Contrairement à de nombreuses publications qui fantasment sur l’Algérie, Le Voyage Clandestin est une aventure intérieure, écrite du dedans. Qu’est-ce qui a poussé un jeune journaliste extérieur au microcosme à se mêler de la déglingue algérienne : Alg_rie1

« Comme tout le monde, je suis bouleversé par ce qui se passe en Algérie. Mais je ne crois pas qu’on écrive un roman par solidarité. J’ai essayé, du mieux que j’ai pu, de raconter ce que j’ai vu, ce que j’ai ressenti. Il me semble, mais peut-être n’ai-je pas assez lu – que toute une frange de la population algérienne – et plus généralement la jeunesse du Maghreb – était exclue de la littérature. Peut-être parce que leur univers, leurs problèmes, sont très éloignés de l’imaginaire des écrivains. Je ne prétends pas qu’Adel soit emblématique de toute une jeunesse, mais je crois que ce personnage existe puisque je l’ai rencontré. Le véritable Adel, le héros de ce livre, vendait des glaces dans une artère commerçante d’Alger, l’été 88. Il m’avait longuement parlé de ses projets : il voulait voyager, s’établir en Angleterre, en Norvège ou en Australie. Deux ans plus tard, en pleine crise du Golfe, je l’ai revu à Paris ; il avait réussi à venir par l’Italie, sans visa. Il habitait à droite et à gauche, chez des amis. Puis il s’est fait arrêter par la police et il est resté en prison plusieurs mois. Nous avions à peu près le même âge. Moi, j’étais allé librement en Algérie et lui, on l’avait jeté en prison, comme un voleur, parce qu’il avait voulu voyager lui aussi. Je ne cherche pas à en faire un martyr de la cause des immigrés clandestins.
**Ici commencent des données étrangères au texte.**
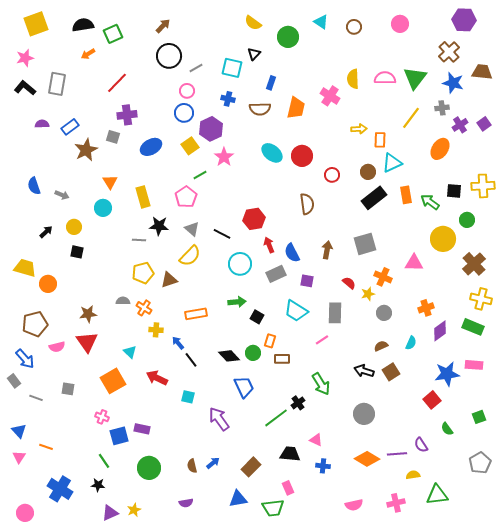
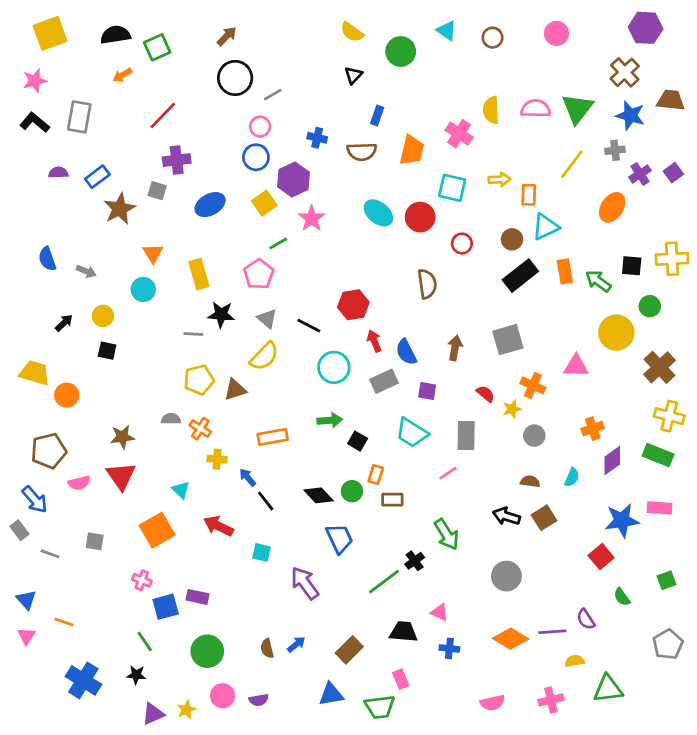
cyan square: (232, 68) -> (452, 188), moved
brown semicircle: (381, 346) -> (530, 481), turned 32
pink circle: (25, 513) -> (223, 696), moved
Mais j’en ai marre que le voyage reste un luxe d’Occidental : un Français ou un Américain qui part au Maghreb est un touriste, un voyageur, un globe-trotter, un aventurier, alors qu’un Algérien ou un Burkinabé du même âge sera traité de réfugié économique. Ce mépris néocolonialiste m’exaspère. Même si ça peut paraître naïf -  et je revendique cette naïveté – il me paraît normal, souhaitable, que des jeunes aient envie de bouger, de quitter leur terre. Mon propos n’était pas de prendre position pour ou contre les lois sur l’immigration mais de raconter l’histoire de quelqu’un dont le sort n’intéressait personne. »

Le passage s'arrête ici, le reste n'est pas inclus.